Chloe's phone is ringing in her pocket. She checks the number, then runs from the kitchen, grinning.
“Since when do we take calls at the table?” Ken asks, folding the business section next to his cereal bowl. In the past this would have been Nora's censorious line, played to Ken's no-big-deal shrug.
“She didn't. She left,” Drew says, jaw clenched, waiting.
Ken ignores him, continues reading. He looks drawn, almost despondent, the way he's been for days. It's the paper, he assures her, particularly his cousin, undermining his authority. On Monday, Stephen called a board meeting without bothering to tell him. She'd never seen Ken so angry or so humiliated. The emotional storms of these last few weeks are finally taking their toll. Strange, though, how those years of his affair still seem their happiest as a family. A kind of mania, really, living as they did in an almost constant state of gusto, exuberance, the house filled with friends, laughter, especially Ken's. Her third child, she often joked. And yet, with his life so tenuously balanced, how could he have been, or even seemed, so carefree, so guiltless? Because he had everything. He did, didn't he? As long as no one pierced the bubble, the illusion of happiness was more than enough.
“Finish up, Drew. You don't want to be late,” she says, uneasy with his brooding.
“I'm not the driver. Tell her,” he says, nodding toward the other room.
“Her?” Ken snaps. “You mean Chloe?”
Drew's snarl is lost as Chloe rushes in to the table, sobbing.
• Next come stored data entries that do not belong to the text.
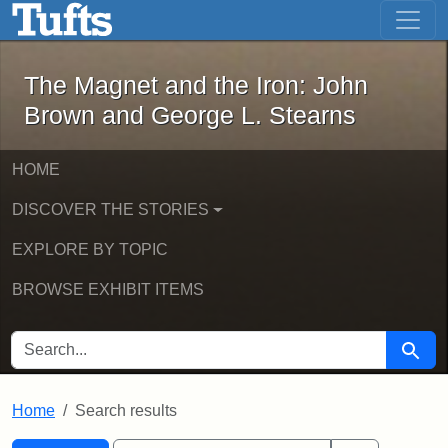
The Magnet and the Iron: John Brown
Skip to main content
Skip to search
Skip to first result
The Magnet and the Iron: John
Brown and George L. Stearns
HOME
DISCOVER THE STORIES
EXPLORE BY TOPIC
BROWSE EXHIBIT ITEMS
SEARCH FOR
Searc
Home
Search results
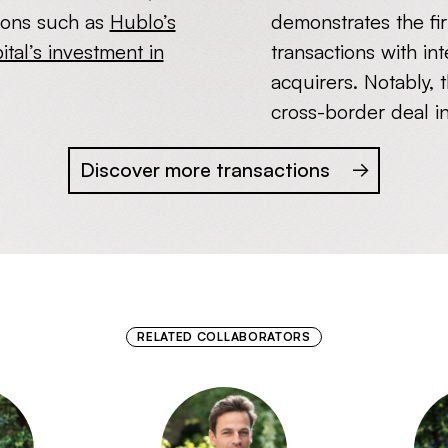
ions such as
Hublo’s
demonstrates the firm
tal’s investment in
transactions with in
acquirers. Notably, 
cross-border deal i
Discover more transactions
RELATED COLLABORATORS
Joe Turcotte is dead, she cries. Killed in Iraq, and he's only nineteen. Max just told her. That's terrible, Nora says, unable to place the name. Chloe is devastated. She's not sure, she says when her father asks where he's from. Leesboro, she thinks, but he and Max were friends from camp. They bunked in the same cabin every summer until they were fourteen.
“And now he's dead. Just like that. I can't believe it,” she gasps.
“You didn't even know him,” Drew mumbles into his coffee.
“That's not the point. That's so not the point,” Chloe says.